Сном праведника спал день и ночь Аввакум, а поутру пришел взглянуть на него сам Афанасий Пашков в богатой светло-осиновой шубе на куньем меху, в шапке боярской с бобровыми седыми отворотами, в сапогах красных, тёплых, по голенищам затканных серебряным шитьём. Позади его настороженно, как верный пёс, торчал высокий, кривой на один глаз доверенный подручник, худородный сын боярский, писчий дьяк Василий, а уж совсем позади на пороге темнел черный поп монах Сергий. Чуткие аманаты тут же отринулись от сна, сели, поджав под себя ноги. Дьяк Василий сапогом пошевелил протопопа.
– Ишь каково дрыхнет, аж пар от него валит!
Торкнул ногой в бок и будто отпнул отрадный сон. Гремя цепями, поднялся Аввакум, глядел опухшими глазами на тугощекого, розового лицом Пашкова, ждал, чего еще такого скажет-повелит воевода, какая у него другая придумка? А Пашков молчал, вприщур елозя взглядом по несговорчивому башенному сидельцу, потом, вздохнув, распорядился:
– Стащи с него узы, Василий, думаю, належался в безделье. Пущай-ка встанет на работу с казаками. Небось не токмо кадилом махать могет, а и топором.

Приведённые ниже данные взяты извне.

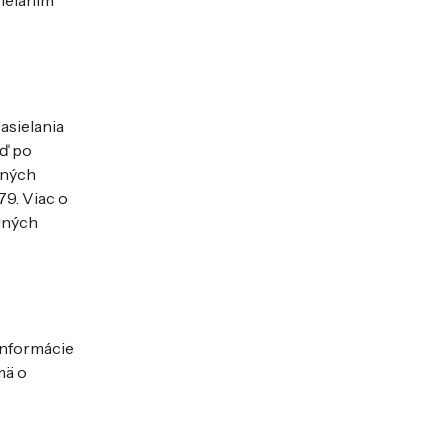
ielaním
asielania
eď po
aných
9. Viac o
dných
informácie
mä o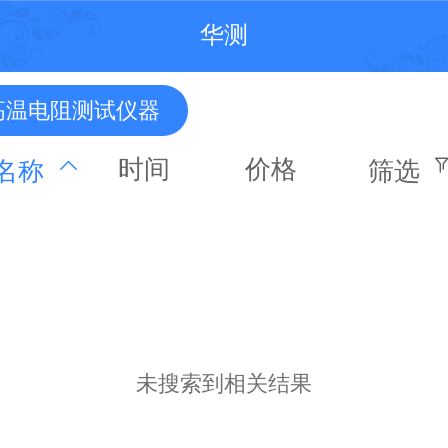
华测
高温电阻测试仪器
时间
价格
名称
筛选
未搜索到相关结果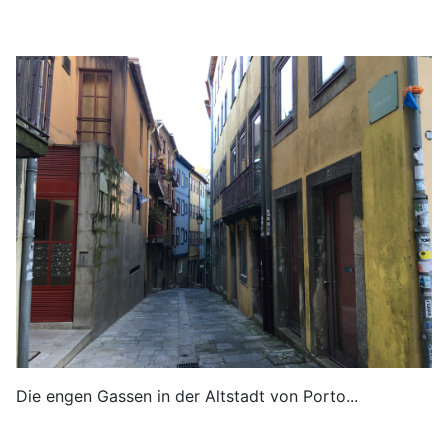
Die engen Gassen in der Altstadt von Porto...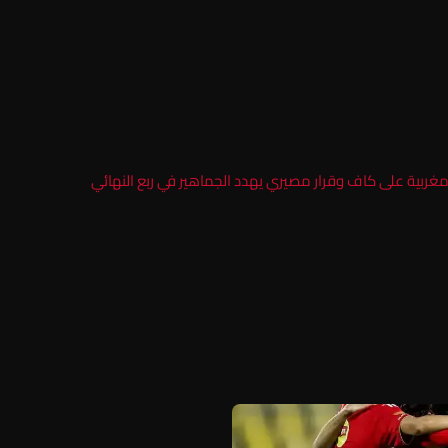
بية على كاف وقرار مصيري يهدد الجماهير في ربع النهائي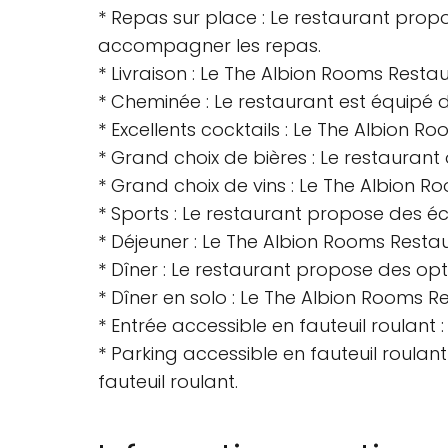
* Repas sur place : Le restaurant propo
accompagner les repas.
* Livraison : Le The Albion Rooms Resta
* Cheminée : Le restaurant est équipé 
* Excellents cocktails : Le The Albion R
* Grand choix de bières : Le restaurant
* Grand choix de vins : Le The Albion 
* Sports : Le restaurant propose des éc
* Déjeuner : Le The Albion Rooms Restau
* Dîner : Le restaurant propose des opt
* Dîner en solo : Le The Albion Rooms R
* Entrée accessible en fauteuil roulant :
* Parking accessible en fauteuil roula
fauteuil roulant.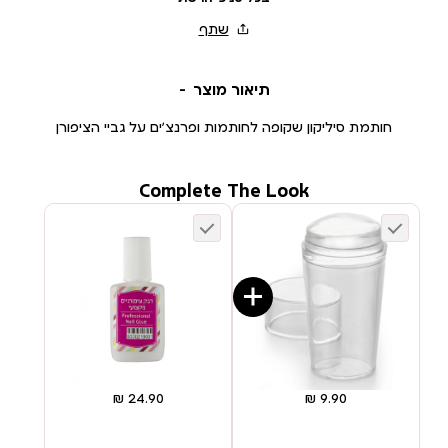
תיאור מוצר
חותמת סיליקון שקופה לחותמות ופרנצ׳ים על גביי הציפורן
Complete The Look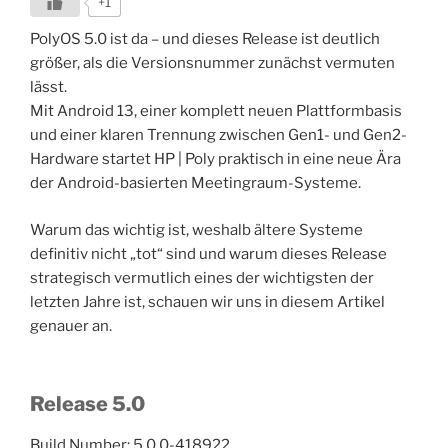
+1
PolyOS 5.0 ist da – und dieses Release ist deutlich
größer, als die Versionsnummer zunächst vermuten
lässt.
Mit Android 13, einer komplett neuen Plattformbasis
und einer klaren Trennung zwischen Gen1- und Gen2-
Hardware startet HP | Poly praktisch in eine neue Ära
der Android-basierten Meetingraum-Systeme.
Warum das wichtig ist, weshalb ältere Systeme
definitiv nicht „tot“ sind und warum dieses Release
strategisch vermutlich eines der wichtigsten der
letzten Jahre ist, schauen wir uns in diesem Artikel
genauer an.
Release 5.0
Build Number: 5.0.0-418922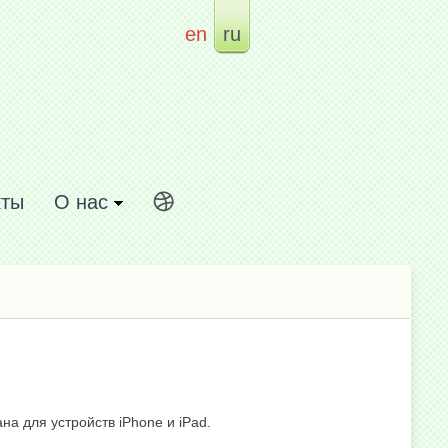
en
ru
кты
О нас
а для устройств iPhone и iPad.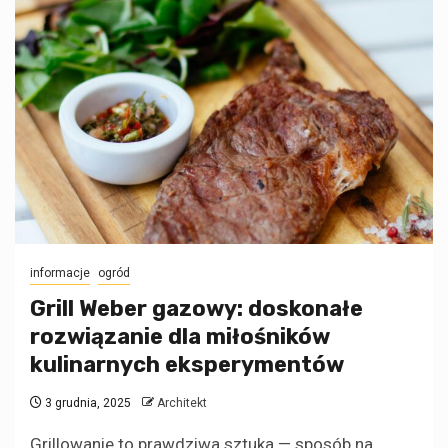
informacje
ogród
Grill Weber gazowy: doskonałe
rozwiązanie dla miłośników
kulinarnych eksperymentów
3 grudnia, 2025
Architekt
Grillowanie to prawdziwa sztuka — sposób na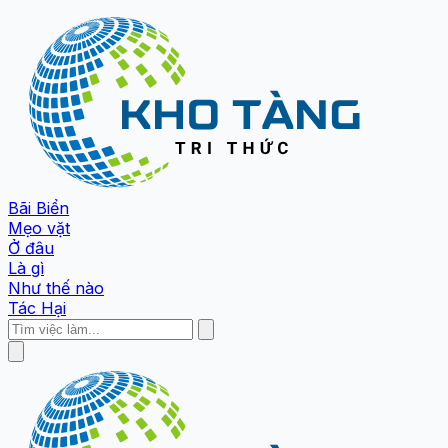
Bãi Biển
Mẹo vặt
Ở đâu
Là gì
Như thế nào
Tác Hại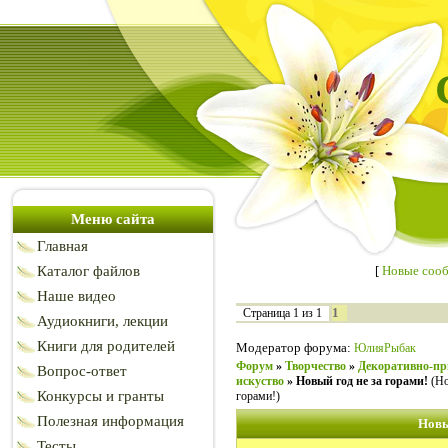
Меню сайта
Главная
Каталог файлов
[
Новые соо
Наше видео
1
Страница
1
из
1
Аудиокниги, лекции
Книги для родителей
Модератор форума:
ЮлияРыбак
Форум
»
Творчество
»
Декоративно-пр
Вопрос-ответ
искуство
»
Новый год не за горами!
(Но
Конкурсы и гранты
горами!)
Полезная информация
Новы
Тесты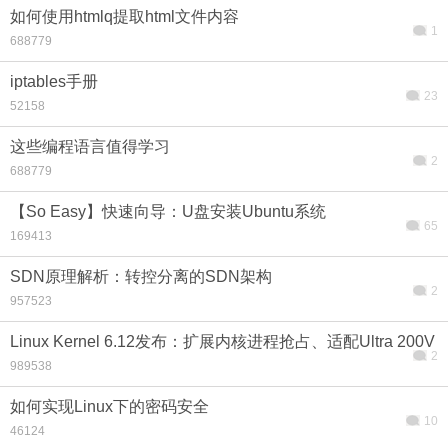
如何使用htmlq提取html文件内容
1
688779
iptables手册
23
52158
搜索
这些编程语言值得学习
2
688779
【So Easy】快速向导：U盘安装Ubuntu系统
65
169413
SDN原理解析：转控分离的SDN架构
2
957523
Linux Kernel 6.12发布：扩展内核进程抢占、适配Ultra 200V
2
989538
如何实现Linux下的密码安全
10
46124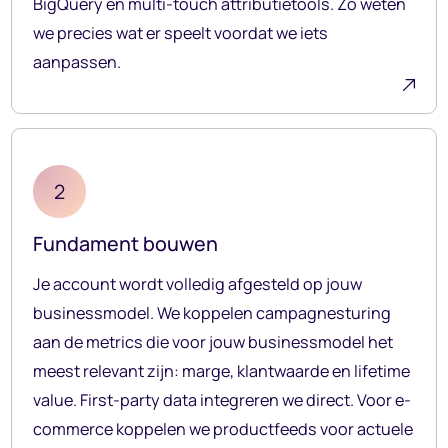
BigQuery en multi-touch attributietools. Zo weten
we precies wat er speelt voordat we iets
aanpassen.
2
Fundament bouwen
Je account wordt volledig afgesteld op jouw
businessmodel. We koppelen campagnesturing
aan de metrics die voor jouw businessmodel het
meest relevant zijn: marge, klantwaarde en lifetime
value. First-party data integreren we direct. Voor e-
commerce koppelen we productfeeds voor actuele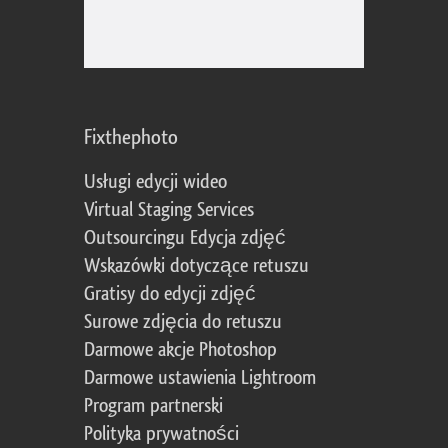
Fixthephoto
Usługi edycji wideo
Virtual Staging Services
Outsourcingu Edycja zdjęć
Wskazówki dotyczące retuszu
Gratisy do edycji zdjęć
Surowe zdjęcia do retuszu
Darmowe akcje Photoshop
Darmowe ustawienia Lightroom
Program partnerski
Polityka prywatności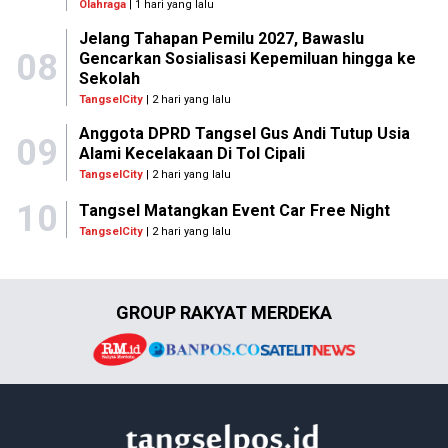
Olahraga
| 1 hari yang lalu
Jelang Tahapan Pemilu 2027, Bawaslu
08
Gencarkan Sosialisasi Kepemiluan hingga ke
Sekolah
TangselCity
| 2 hari yang lalu
Anggota DPRD Tangsel Gus Andi Tutup Usia
09
Alami Kecelakaan Di Tol Cipali
TangselCity
| 2 hari yang lalu
10
Tangsel Matangkan Event Car Free Night
TangselCity
| 2 hari yang lalu
GROUP RAKYAT MERDEKA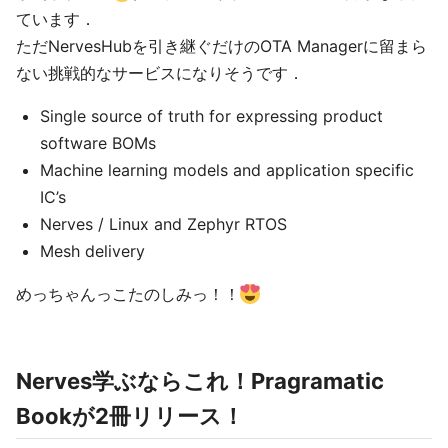
ています．
ただNervesHubを引き継ぐだけのOTA Managerに留まら
ない挑戦的なサービスになりそうです．
Single source of truth for expressing product
software BOMs
Machine learning models and application specific
IC’s
Nerves / Linux and Zephyr RTOS
Mesh delivery
めっちゃんっこたのしみっ！！
Nerves学ぶならこれ！Pragramatic
Bookが2冊リリース！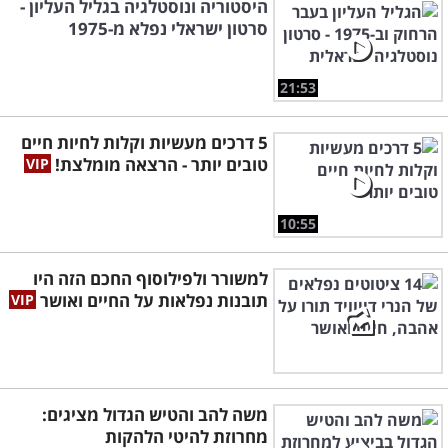
היסטוריה ונוסטלגיה בגליל העליון -
סרטון ישראלי נפלא מ-1975
21:53
5 דרכים מעשיות וקלות לחיות חיים
טובים יותר - הרצאה מומלצת!
10:55
למשורר ולפילוסוף החכם הזה היו
תובנות נפלאות על החיים ואושר
משה להב והטיש הגדול מציגים:
מחרוזת להיטי הלהקות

Дьяк разомкнул цепи, бережно повесил их на вбитый в стену штырь. Тунгусы-аманаты, видно было, поняли, о чем разговор, пошептались и подбросили протопопу лёгкую и просторную, сшитую из козьих шкур кухлянку с головьим башлыком и шнурком-утяжкой. Стащил с себя Аввакум узкий кафтанишко, вдел через голову на иссеченное, в рубцах, тело теплую туземную одёжку, благодарно поклонился аманатам.
Пашков, сунув руки за красный пояс, оглядывал протопопа, клоня голову с плеча к плечу.
– Ну, ты, распопа, теперь их шаман будешь в точию, токмо бубна нет, – рассмеялся, откинув голову, но тут же похмурел, сугрюмил лохматые брови. – Станешь с казаками рубить стену острожную. К семье не отпущу до весны, до сплава, про священство своё забудь, есть у нас батюшка, вот он, Сергий, хоть и черный, а всё ж поп, да при нём дьякон Феодосий. Людям и этого будет, а ты, шаман, работай мирскую работу, спи здесь с аманатами.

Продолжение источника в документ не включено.